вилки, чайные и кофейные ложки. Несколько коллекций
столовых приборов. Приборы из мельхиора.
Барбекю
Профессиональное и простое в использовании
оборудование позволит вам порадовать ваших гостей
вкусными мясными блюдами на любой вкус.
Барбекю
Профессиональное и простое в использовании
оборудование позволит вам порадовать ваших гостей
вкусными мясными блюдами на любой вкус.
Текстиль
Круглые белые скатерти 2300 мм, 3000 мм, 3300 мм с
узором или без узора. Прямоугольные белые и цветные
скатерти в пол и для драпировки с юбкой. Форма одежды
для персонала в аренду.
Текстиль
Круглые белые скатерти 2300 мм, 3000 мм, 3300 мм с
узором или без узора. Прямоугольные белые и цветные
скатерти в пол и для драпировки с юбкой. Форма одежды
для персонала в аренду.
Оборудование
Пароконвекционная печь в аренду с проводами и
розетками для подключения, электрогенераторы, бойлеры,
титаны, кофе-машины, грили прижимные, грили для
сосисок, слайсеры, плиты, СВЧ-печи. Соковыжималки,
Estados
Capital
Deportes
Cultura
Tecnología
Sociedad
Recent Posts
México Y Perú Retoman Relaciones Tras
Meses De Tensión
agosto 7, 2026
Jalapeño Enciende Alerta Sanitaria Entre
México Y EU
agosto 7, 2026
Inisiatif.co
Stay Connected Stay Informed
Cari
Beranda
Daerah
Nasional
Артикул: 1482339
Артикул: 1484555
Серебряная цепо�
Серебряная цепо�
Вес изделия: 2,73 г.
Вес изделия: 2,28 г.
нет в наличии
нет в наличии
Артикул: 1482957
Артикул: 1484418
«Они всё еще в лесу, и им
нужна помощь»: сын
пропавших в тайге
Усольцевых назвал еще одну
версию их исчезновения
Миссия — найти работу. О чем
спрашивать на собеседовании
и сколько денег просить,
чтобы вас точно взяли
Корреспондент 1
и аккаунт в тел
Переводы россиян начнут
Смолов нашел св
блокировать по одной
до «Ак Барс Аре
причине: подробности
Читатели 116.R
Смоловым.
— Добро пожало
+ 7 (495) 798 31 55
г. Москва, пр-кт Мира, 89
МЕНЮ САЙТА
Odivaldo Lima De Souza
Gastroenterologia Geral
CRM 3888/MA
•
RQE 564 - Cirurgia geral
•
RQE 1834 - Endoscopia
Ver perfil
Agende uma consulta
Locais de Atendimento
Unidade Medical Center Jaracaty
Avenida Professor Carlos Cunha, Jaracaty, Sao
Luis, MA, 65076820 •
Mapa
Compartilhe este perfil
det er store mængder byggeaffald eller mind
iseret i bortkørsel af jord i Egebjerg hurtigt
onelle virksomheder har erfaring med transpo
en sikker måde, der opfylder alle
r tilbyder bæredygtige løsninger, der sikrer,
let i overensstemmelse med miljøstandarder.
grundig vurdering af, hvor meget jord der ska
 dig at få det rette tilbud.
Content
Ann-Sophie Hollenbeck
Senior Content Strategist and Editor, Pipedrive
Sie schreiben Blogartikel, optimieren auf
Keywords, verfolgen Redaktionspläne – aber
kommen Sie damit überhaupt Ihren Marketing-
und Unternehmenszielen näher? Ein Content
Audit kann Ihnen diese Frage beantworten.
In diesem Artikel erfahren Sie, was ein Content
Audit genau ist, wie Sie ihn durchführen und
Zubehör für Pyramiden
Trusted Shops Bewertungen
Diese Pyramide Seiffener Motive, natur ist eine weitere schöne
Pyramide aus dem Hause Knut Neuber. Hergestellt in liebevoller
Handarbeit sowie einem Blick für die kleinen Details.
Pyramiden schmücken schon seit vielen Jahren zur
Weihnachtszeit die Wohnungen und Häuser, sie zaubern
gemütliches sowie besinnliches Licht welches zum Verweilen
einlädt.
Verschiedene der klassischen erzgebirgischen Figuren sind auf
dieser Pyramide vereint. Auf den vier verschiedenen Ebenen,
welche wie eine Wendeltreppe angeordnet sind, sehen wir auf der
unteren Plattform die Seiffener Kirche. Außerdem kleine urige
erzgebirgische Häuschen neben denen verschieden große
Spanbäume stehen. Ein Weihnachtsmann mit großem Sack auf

######

### EXERCISE PROMPT
While keeping every line the same, please copy out all the records.

### EXERCISE RESULT
вилки, чайные и кофейные ложки. Несколько коллекций
столовых приборов. Приборы из мельхиора.
Барбекю
Профессиональное и простое в использовании
оборудование позволит вам порадовать ваших гостей
вкусными мясными блюдами на любой вкус.
Барбекю
Профессиональное и простое в использовании
оборудование позволит вам порадовать ваших гостей
вкусными мясными блюдами на любой вкус.
Текстиль
Круглые белые скатерти 2300 мм, 3000 мм, 3300 мм с
узором или без узора. Прямоугольные белые и цветные
скатерти в пол и для драпировки с юбкой. Форма одежды
для персонала в аренду.
Текстиль
Круглые белые скатерти 2300 мм, 3000 мм, 3300 мм с
узором или без узора. Прямоугольные белые и цветные
скатерти в пол и для драпировки с юбкой. Форма одежды
для персонала в аренду.
Оборудование
Пароконвекционная печь в аренду с проводами и
розетками для подключения, электрогенераторы, бойлеры,
титаны, кофе-машины, грили прижимные, грили для
сосисок, слайсеры, плиты, СВЧ-печи. Соковыжималки,
Estados
Capital
Deportes
Cultura
Tecnología
Sociedad
Recent Posts
México Y Perú Retoman Relaciones Tras
Meses De Tensión
agosto 7, 2026
Jalapeño Enciende Alerta Sanitaria Entre
México Y EU
agosto 7, 2026
Inisiatif.co
Stay Connected Stay Informed
Cari
Beranda
Daerah
Nasional
Артикул: 1482339
Артикул: 1484555
Серебряная цепо�
Серебряная цепо�
Вес изделия: 2,73 г.
Вес изделия: 2,28 г.
нет в наличии
нет в наличии
Артикул: 1482957
Артикул: 1484418
«Они всё еще в лесу, и им
нужна помощь»: сын
пропавших в тайге
Усольцевых назвал еще одну
версию их исчезновения
Миссия — найти работу. О чем
спрашивать на собеседовании
и сколько денег просить,
чтобы вас точно взяли
Корреспондент 1
и аккаунт в тел
Переводы россиян начнут
Смолов нашел св
блокировать по одной
до «Ак Барс Аре
причине: подробности
Читатели 116.R
Смоловым.
— Добро пожало
+ 7 (495) 798 31 55
г. Москва, пр-кт Мира, 89
МЕНЮ САЙТА
Odivaldo Lima De Souza
Gastroenterologia Geral
CRM 3888/MA
•
RQE 564 - Cirurgia geral
•
RQE 1834 - Endoscopia
Ver perfil
Agende uma consulta
Locais de Atendimento
Unidade Medical Center Jaracaty
Avenida Professor Carlos Cunha, Jaracaty, Sao
Luis, MA, 65076820 •
Mapa
Compartilhe este perfil
det er store mængder byggeaffald eller mind
iseret i bortkørsel af jord i Egebjerg hurtigt
onelle virksomheder har erfaring med transpo
en sikker måde, der opfylder alle
r tilbyder bæredygtige løsninger, der sikrer,
let i overensstemmelse med miljøstandarder.
grundig vurdering af, hvor meget jord der ska
 dig at få det rette tilbud.
Content
Ann-Sophie Hollenbeck
Senior Content Strategist and Editor, Pipedrive
Sie schreiben Blogartikel, optimieren auf
Keywords, verfolgen Redaktionspläne – aber
kommen Sie damit überhaupt Ihren Marketing-
und Unternehmenszielen näher? Ein Content
Audit kann Ihnen diese Frage beantworten.
In diesem Artikel erfahren Sie, was ein Content
Audit genau ist, wie Sie ihn durchführen und
Zubehör für Pyramiden
Trusted Shops Bewertungen
Diese Pyramide Seiffener Motive, natur ist eine weitere schöne
Pyramide aus dem Hause Knut Neuber. Hergestellt in liebevoller
Handarbeit sowie einem Blick für die kleinen Details.
Pyramiden schmücken schon seit vielen Jahren zur
Weihnachtszeit die Wohnungen und Häuser, sie zaubern
gemütliches sowie besinnliches Licht welches zum Verweilen
einlädt.
Verschiedene der klassischen erzgebirgischen Figuren sind auf
dieser Pyramide vereint. Auf den vier verschiedenen Ebenen,
welche wie eine Wendeltreppe angeordnet sind, sehen wir auf der
unteren Plattform die Seiffener Kirche. Außerdem kleine urige
erzgebirgische Häuschen neben denen verschieden große
Spanbäume stehen. Ein Weihnachtsmann mit großem Sack auf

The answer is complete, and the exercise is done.